Rates of teenage pregnancy are escalating faster in the Philippines than anywhere else in the world – and the results are devastating. This is Tanombay’s story
‘Two weeks after my wedding, I gave all of my dolls away.
I didn’t want to. They were my favourite things in the whole world. Every morning after I’d finished my chores, I would sit on the wooden bench outside my house and line them up next to me while I made cross-stitch cushion covers and tablecloths for my mother to sell at the market. But my husband didn’t seem to like it.”Stop playing, please,” he would beg me. “You’re not a child any more.” I didn’t know what to say back to him. I didn’t really understand when I’d stopped being a child, but I figured it had probably been some time during the ceremony.
I was nine years old when my parents told me I needed to get married. We’d run out of food, again, and neither my mum nor my dad were having any luck finding work. Most days, I was allowed one banana for lunch, and then maybe one more in the evenings before bed. We were all getting thin, and my dad was sick. One day, he called me over and said that it was his dying wish to find me a husband. I pleaded with him to change his mind, but he said it was the only way that he would be able to stop worrying about me. If I was married, he said, then at least there would always be someone to take care of me – plus this way, maybe he’d have a chance of meeting his grandchildren before he died. A few weeks later, he said that his friend had agreed to take me as his wife.
The first time I saw my soon-to-be husband, Umar, all I could think was how old he seemed. At 40, he had more wrinkles than my mother. Then I noticed the fact that he seemed to be very poor. I thought my parents were going to marry me to a rich man, so that my life would be easier – but when I asked my mum, she said that Umar was honest, and that honesty was better than wealth in a husband. And anyway, we have a saying here: “children are all the riches you need”. My mum believed in that a lot.”You will have a hard life, but you will learn to love him,” she told me. I wasn’t quite so sure, but I didn’t have a choice.

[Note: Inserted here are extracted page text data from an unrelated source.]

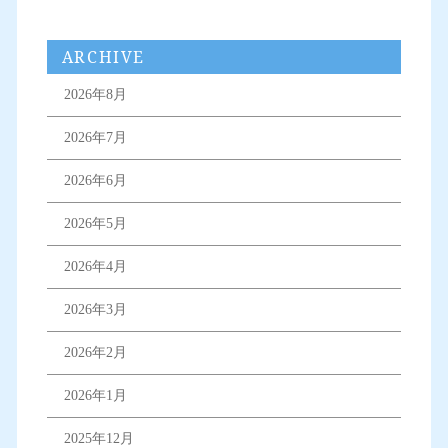
ARCHIVE
2026年8月
2026年7月
2026年6月
2026年5月
2026年4月
2026年3月
2026年2月
2026年1月
2025年12月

My periods hadn’t started yet, so I didn’t get pregnant immediately – I think it took about a year. My husband had to show me what to do, because I was so young that I didn’t understand how babies were made. I didn’t like it, but I knew it was my job to do what he told me. When my mum finally looked me up and down and told me that I was expecting, I felt nervous. I had never been to school, and I didn’t know what having a child involved. I didn’t even know how the baby would come out. But when I told Umar, he was so happy he jumped in the air.
When the time came to give birth, we didn’t have the money to go to hospital. Things have improved recently – when I was pregnant with my fifth child last year, organisations like Oxfam provided all kinds of support, like health check ups and donations of food. I think they’ve probably saved my life and my babies’ two or three times in the past 12 months. But back then, when I was ten, there weren’t any NGOs to help us. I just remember sitting down to watch TV when blood suddenly started trickling down my legs, and a weird feeling of pressure inside my body – like I had the worst stomach ache in the world. My mum made me lie down on the floor, and told me to stay quiet so that I didn’t upset the neighbours with my screaming. I don’t know how long the labour lasted, but I know Umar stayed away until after our son, Usop, was born. He said it wasn’t right for him to see me like that.
Since then, I’ve given birth five more times – to two boys and three girls – and life has become more difficult with every one of them. I love my children, but they always need something from me. My body hurts as soon as I wake up at five in the morning, right through until I go to sleep at eight or nine at night. I feel old and weak – not like how I think 19 year olds should feel. Recently I spoke to one of the health workers who visits me about it. I was like,”please, I have to stop having children” and she told me that there were pills I could take which would mean I could choose when to get pregnant. They sounded amazing, but when I spoke to my husband about it, he said they would make me sick, and that it was better if we just left things up to God.
Most of my friends here are in the same situation as me. Everyone has four or five children, and everyone has husbands who are twice or three times their age. But even though it’s normal, sometimes I wish my life was different. We still only have enough food for one meal a day, and I can only afford to send two of my children to school. Every night I go to sleep and dream about owning a beautiful house and a car. Sometimes I wake up early in the morning and try to draw them with my children’s crayons, then I stick the pictures to our walls to give me hope that life will get better. It wouldn’t have to be a big house – it could just be average – but I’d really like to have my own bedroom. I’ve always had to share with someone until now. I can’t imagine what it would be like to have your own space, and do things just for you.’